Die drohende Degradierung von «Grenzgänger»-Wein aus dem Leimental will die Regierung mit leichten Anpassungen an den Etiketten umgehen. Wie diese Lösung aussehen soll, ist für die betroffenen Winzer unklar.
Ein kurioser Rechtsstreit rund um die korrekte Anschrift von Wein-Etiketten beschäftigt die Winzer im Leimental seit Jahren: Weil sie für ihren Wein teilweise Rebgut aus dem grenznahen Ausland verwenden, hat das kantonale Amt für Lebensmittelsicherheit und Veterinärwesen (ALV) verfügt, dass die Etiketten abgeändert werden müssen. Besonders betroffen ist der Biel-Benkemer Christian Jäggi. Sein Wein mit Trauben aus dem benachbarten Leymen (F), der «Grenzgänger» heisst, ist mit dem Jahrgang, der Sorte (Pinot Noir) und der Lage bezeichnet. Laut ALV ist dies aber illegal. Nach dem strengen Buchstaben des Gesetzes müsste Jäggi den «Grenzgänger» so etikettieren: «Rotwein hergestellt in der Schweiz aus französischen Trauben». Damit würden Jäggis Qualitätstropfen und andere Leimentaler Weine allerdings zu billigem Fusel degradiert.

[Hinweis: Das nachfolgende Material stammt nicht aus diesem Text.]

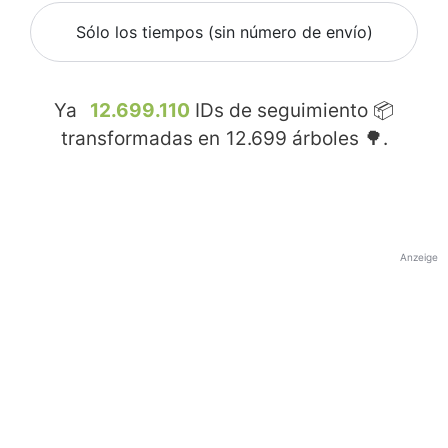
Sólo los tiempos (sin número de envío)
Ya
12.699.110
IDs de seguimiento 📦
transformadas en
12.699
árboles 🌳.
Anzeige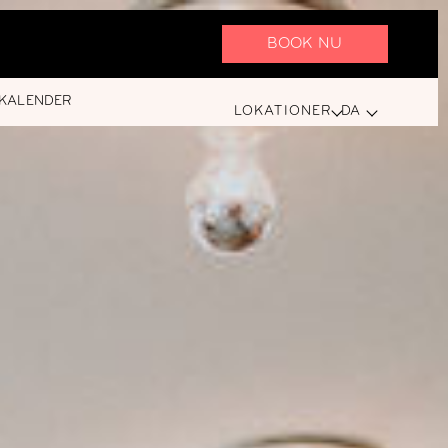
BOOK NU
KALENDER
LOKATIONER
DA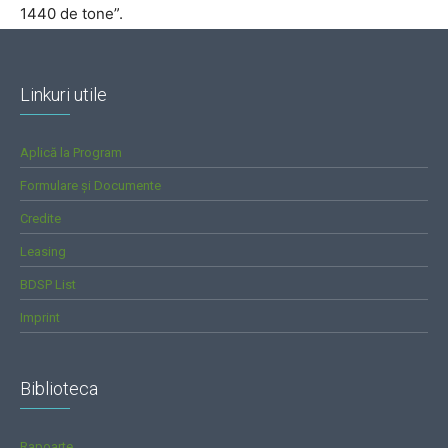
1440 de tone”.
Linkuri utile
Aplică la Program
Formulare și Documente
Credite
Leasing
BDSP List
Imprint
Biblioteca
Rapoarte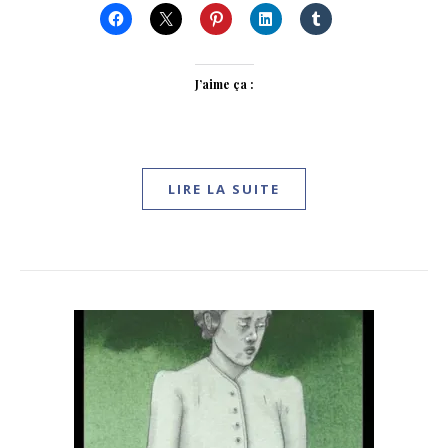
J’aime ça :
LIRE LA SUITE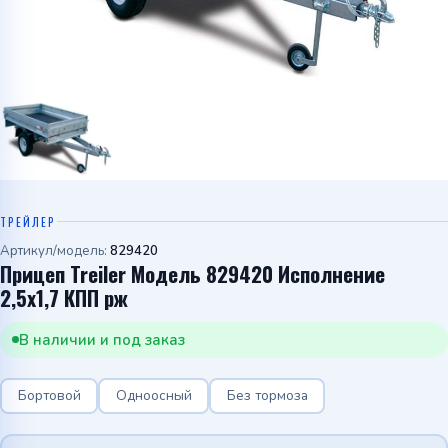
Telegram
WhatsApp
ТРЕЙЛЕР
Артикул/модель:
829420
Прицеп Treiler Модель 829420 Исполнение
2,5х1,7 КПП рж
В наличии и под заказ
Бортовой
Одноосный
Без тормоза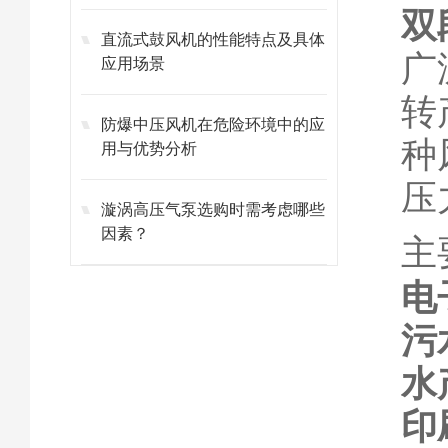
双
直流式鼓风机的性能特点及具体
广
应用场景
转
防爆中压风机在危险环境中的应
种
用与优势分析
压
漩涡高压气泵选购时需考虑哪些
因素？
主
电
污
水
印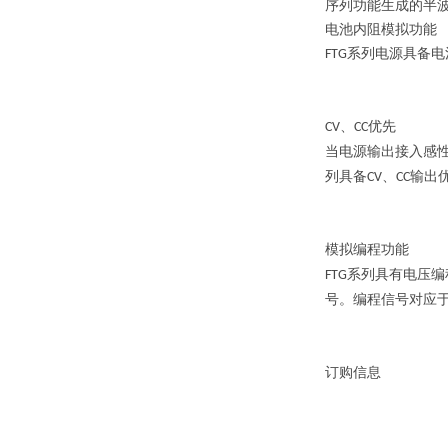
序列功能生成的半
电池内阻模拟功能
系列电源具备电
FTG
、
优先
CV
CC
当电源输出接入感
列具备
、
输出
CV
CC
模拟编程功能
系列具有电压编
FTG
号。编程信号对应
订购信息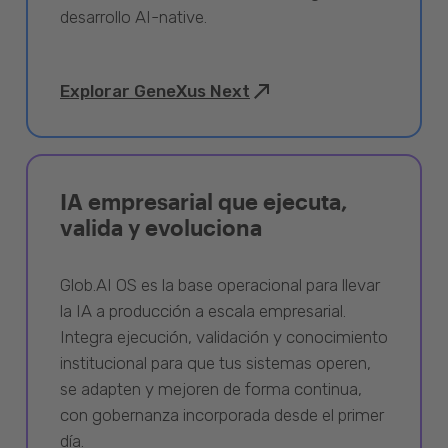
desarrollo AI-native.
Explorar GeneXus Next
IA empresarial que ejecuta,
valida y evoluciona
Glob.AI OS es la base operacional para llevar
la IA a producción a escala empresarial.
Integra ejecución, validación y conocimiento
institucional para que tus sistemas operen,
se adapten y mejoren de forma continua,
con gobernanza incorporada desde el primer
día.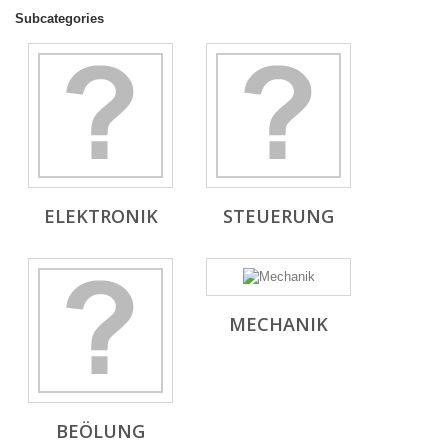
Subcategories
ELEKTRONIK
STEUERUNG
MECHANIK
BEÖLUNG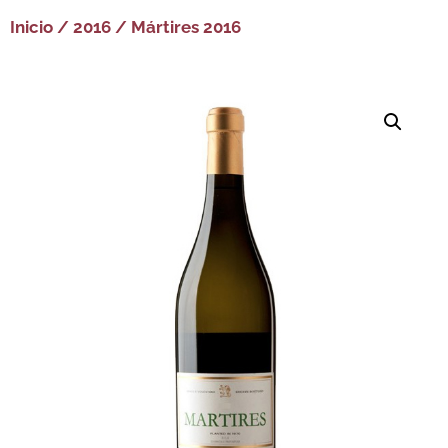
Inicio
/
2016
/ Mártires 2016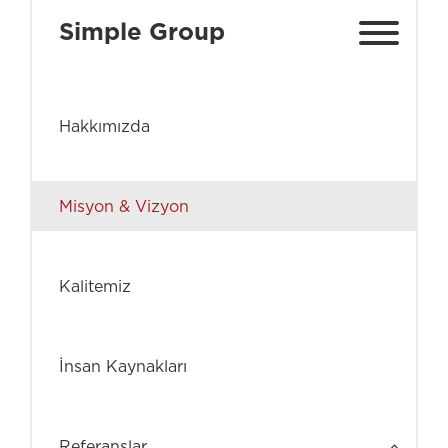
Simple Group
Hakkımızda
Misyon & Vizyon
Kalitemiz
İnsan Kaynakları
Referanslar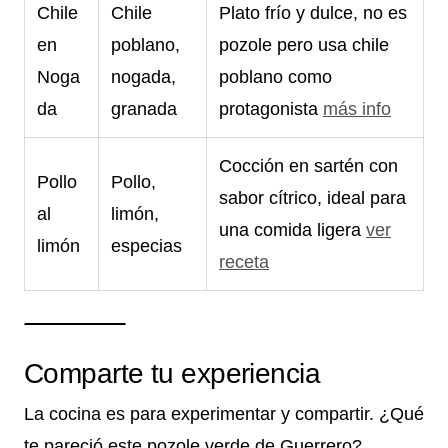
Chile
Chile
Plato frío y dulce, no es
en
poblano,
pozole pero usa chile
Noga
nogada,
poblano como
da
granada
protagonista
más info
Cocción en sartén con
Pollo
Pollo,
sabor cítrico, ideal para
al
limón,
una comida ligera
ver
limón
especias
receta
Comparte tu experiencia
La cocina es para experimentar y compartir. ¿Qué
te pareció este pozole verde de Guerrero?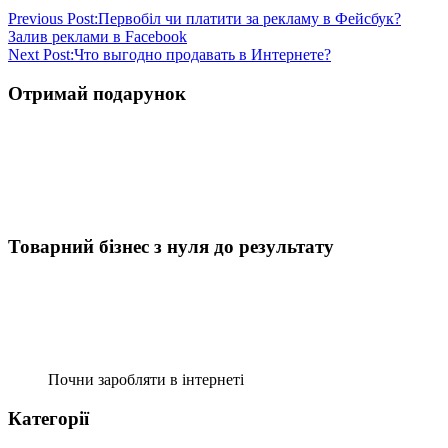
Previous Post:
Первобіл чи платити за рекламу в Фейсбук?
Залив реклами в Facebook
Next Post:
Что выгодно продавать в Интернете?
Отримай подарунок
Товарний бізнес з нуля до результату
Почни заробляти в інтернеті
Категорії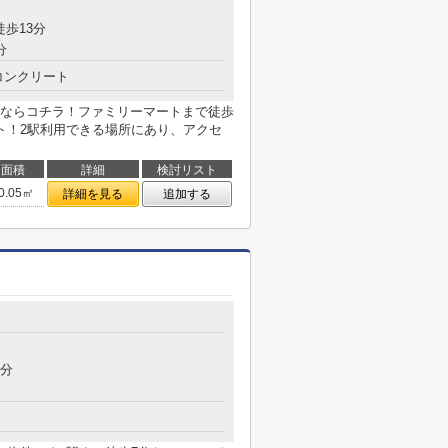
徒歩13分
分
コンクリート
ならコチラ！ファミリーマートまで徒歩
ト！2駅利用できる場所にあり、アクセ
面積
詳細
検討リスト
0.05㎡
詳細を見る
追加する
目
7分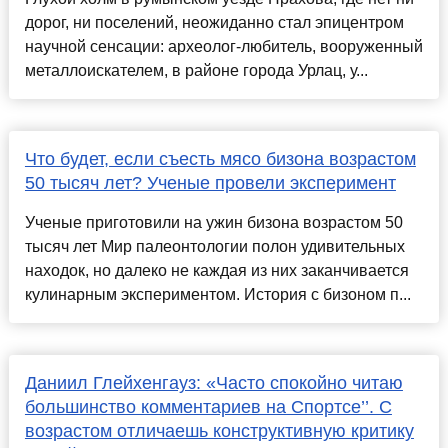
дорог, ни поселений, неожиданно стал эпицентром
научной сенсации: археолог-любитель, вооруженный
металлоискателем, в районе города Урлац, у...
Что будет, если съесть мясо бизона возрастом
50 тысяч лет? Ученые провели эксперимент
Ученые приготовили на ужин бизона возрастом 50
тысяч лет Мир палеонтологии полон удивительных
находок, но далеко не каждая из них заканчивается
кулинарным экспериментом. История с бизоном п...
Даниил Глейхенгауз: «Часто спокойно читаю
большинство комментариев на Спортсе’’. С
возрастом отличаешь конструктивную критику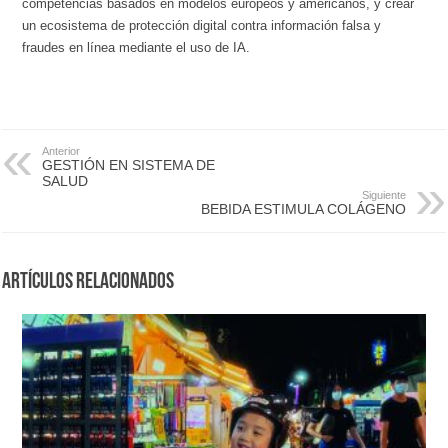
competencias basados en modelos europeos y americanos, y crear
un ecosistema de protección digital contra información falsa y
fraudes en línea mediante el uso de IA.
Anterior
GESTIÓN EN SISTEMA DE
SALUD
Siguiente
BEBIDA ESTIMULA COLÁGENO
Artículos Relacionados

Dagegen wehren sich nicht nur die betroffenen Winzer – auch die Baselbieter Regierung will das nicht. Es sei schwierig zu verstehen, weshalb die bisher praktizierte Etikettierung beanstandet werden musste; schliesslich seien die Konsumenten bestens informiert gewesen, schreibt die Regierung in ihrem Bericht zu einem Vorstoss von CVP-Landrat Pascal Ryf. Sie fordert, dass ein Verkauf der Weine und anderer Lebensmittel aus dem grenznahen Ausland möglich sein soll – schliesslich hat das Bauern über die Landesgrenze hinaus im Leimental eine lange Tradition und funktionierte jahrzehntelang ohne Probleme. Doch wie das künftig unter Einhaltung der Gesetze möglich sein soll, bleibt unklar. Rechtlich sind der Baselbieter Regierung die Hände gebunden; auf den Paragrafen-Dschungel auf Bundesebene zur Herkunftsbezeichnung von landwirtschaftlichen Produkten hat sie kaum Einfluss.
Interessant ist, dass Winzer aus dem Kanton Genf, die im benachbarten Savoyen Reben anpflanzen, ihren Wein unter einer geschützten Genfer Herkunftsbezeichnung verkaufen dürfen. Möglich machts ein internationales Abkommen. Ein solches dürfte im Fall der Baselbieter und Solothurner Rebbauern, die im grenznahen Elsass wirtschaften, aber kaum zustande kommen. Wegen der kleinen Rebfläche von nur drei Hektaren bestehe beim Bund kaum ein Interesse an Verhandlungen, argumentiert die Regierung.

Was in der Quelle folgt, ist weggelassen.